- **INFORMATION GIVEN**:
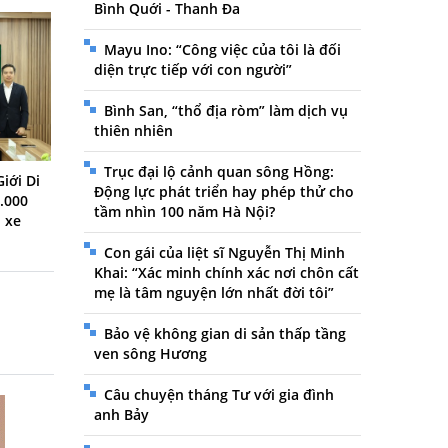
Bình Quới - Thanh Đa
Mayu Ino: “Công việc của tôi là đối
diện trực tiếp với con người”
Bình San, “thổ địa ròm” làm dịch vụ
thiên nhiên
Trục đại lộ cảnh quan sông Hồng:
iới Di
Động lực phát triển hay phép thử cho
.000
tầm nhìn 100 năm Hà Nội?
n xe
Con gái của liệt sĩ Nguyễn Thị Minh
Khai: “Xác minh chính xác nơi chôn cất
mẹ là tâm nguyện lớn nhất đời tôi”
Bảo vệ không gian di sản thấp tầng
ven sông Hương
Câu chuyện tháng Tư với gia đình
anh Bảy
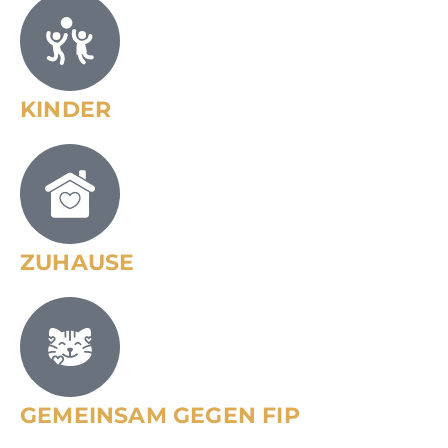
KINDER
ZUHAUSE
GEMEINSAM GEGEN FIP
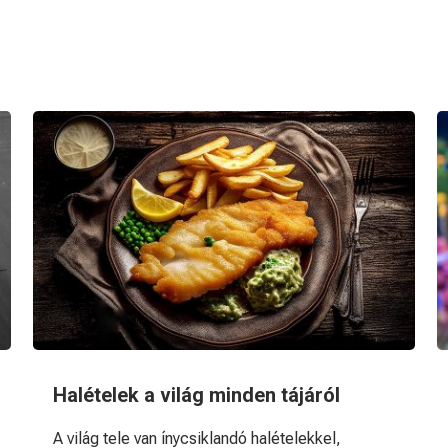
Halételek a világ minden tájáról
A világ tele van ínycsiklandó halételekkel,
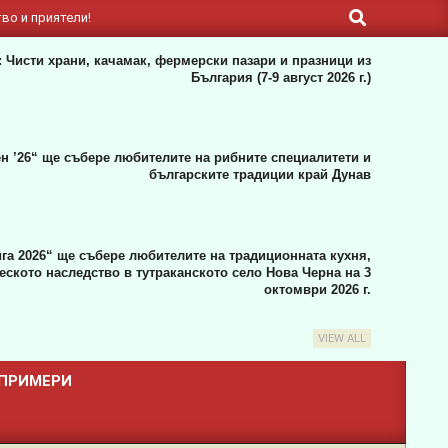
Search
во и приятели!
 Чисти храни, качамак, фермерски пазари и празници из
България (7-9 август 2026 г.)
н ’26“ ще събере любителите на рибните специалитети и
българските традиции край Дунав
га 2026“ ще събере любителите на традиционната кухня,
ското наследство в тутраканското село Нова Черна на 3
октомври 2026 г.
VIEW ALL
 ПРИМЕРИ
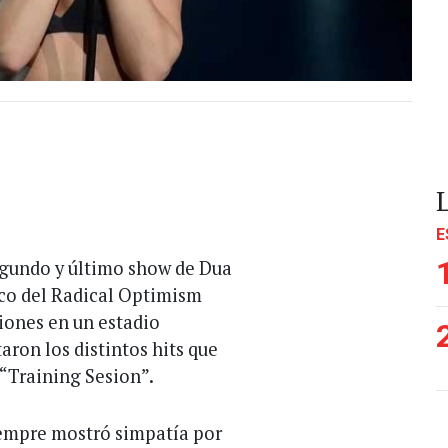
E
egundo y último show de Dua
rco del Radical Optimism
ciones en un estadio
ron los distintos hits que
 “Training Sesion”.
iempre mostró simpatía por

- **ACTIVITY**: The output must start at the line holding "tầm nhìn 100 năm Hà Nội?", end at the last line of the listing above, and show each line exactly; please omit all pictures.

- **RESPONSE TO THE EXERCISE**:
tầm nhìn 100 năm Hà Nội?
n xe
Con gái của liệt sĩ Nguyễn Thị Minh
Khai: “Xác minh chính xác nơi chôn cất
mẹ là tâm nguyện lớn nhất đời tôi”
Bảo vệ không gian di sản thấp tầng
ven sông Hương
Câu chuyện tháng Tư với gia đình
anh Bảy
KINDER
ZUHAUSE
GEMEINSAM GEGEN FIP
Halételek a világ minden tájáról
A világ tele van ínycsiklandó halételekkel,
Search
во и приятели!
 Чисти храни, качамак, фермерски пазари и празници из
България (7-9 август 2026 г.)
н ’26“ ще събере любителите на рибните специалитети и
българските традиции край Дунав
га 2026“ ще събере любителите на традиционната кухня,
ското наследство в тутраканското село Нова Черна на 3
октомври 2026 г.
VIEW ALL
 ПРИМЕРИ
E
egundo y último show de Dua
rco del Radical Optimism
ciones en un estadio
ron los distintos hits que
 “Training Sesion”.
iempre mostró simpatía por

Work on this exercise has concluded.